• **What you should do**:
Restate the listing below word for word; no picture is to be carried over.

• **Data extract**:
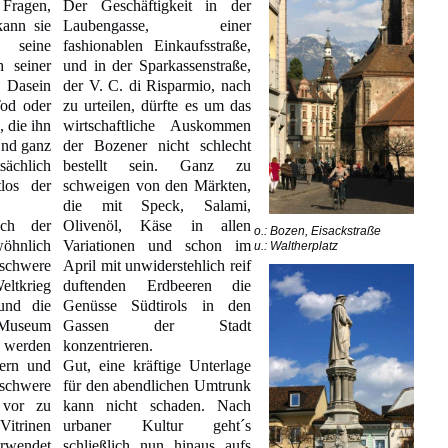
 Fragen,
Der Geschäftigkeit in der
kann sie
Laubengasse, einer
h seine
fashionablen Einkaufsstraße,
 seiner
und in der Sparkassenstraße,
s Dasein
der V. C. di Risparmio, nach
Tod oder
zu urteilen, dürfte es um das
, die ihn
wirtschaftliche Auskommen
Und ganz
der Bozener nicht schlecht
sächlich
bestellt sein. Ganz zu
los der
schweigen von den Märkten,
die mit Speck, Salami,
uch der
Olivenöl, Käse in allen
o.: Bozen, Eisackstraße
hnlich
Variationen und schon im
u.: Waltherplatz
 schwere
April mit unwiderstehlich reif
ltkrieg
duftenden Erdbeeren die
 und die
Genüsse Südtirols in den
s Museum
Gassen der Stadt
 werden
konzentrieren.
ern und
Gut, eine kräftige Unterlage
schwere
für den abendlichen Umtrunk
 vor zu
kann nicht schaden. Nach
Vitrinen
urbaner Kultur geht´s
erwendet
schließlich nun hinaus aufs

• **Exercise answer**:
 Fragen,
Der Geschäftigkeit in der
kann sie
Laubengasse, einer
h seine
fashionablen Einkaufsstraße,
 seiner
und in der Sparkassenstraße,
s Dasein
der V. C. di Risparmio, nach
Tod oder
zu urteilen, dürfte es um das
, die ihn
wirtschaftliche Auskommen
Und ganz
der Bozener nicht schlecht
sächlich
bestellt sein. Ganz zu
los der
schweigen von den Märkten,
die mit Speck, Salami,
uch der
Olivenöl, Käse in allen
o.: Bozen, Eisackstraße
hnlich
Variationen und schon im
u.: Waltherplatz
 schwere
April mit unwiderstehlich reif
ltkrieg
duftenden Erdbeeren die
 und die
Genüsse Südtirols in den
s Museum
Gassen der Stadt
 werden
konzentrieren.
ern und
Gut, eine kräftige Unterlage
schwere
für den abendlichen Umtrunk
 vor zu
kann nicht schaden. Nach
Vitrinen
urbaner Kultur geht´s
erwendet
schließlich nun hinaus aufs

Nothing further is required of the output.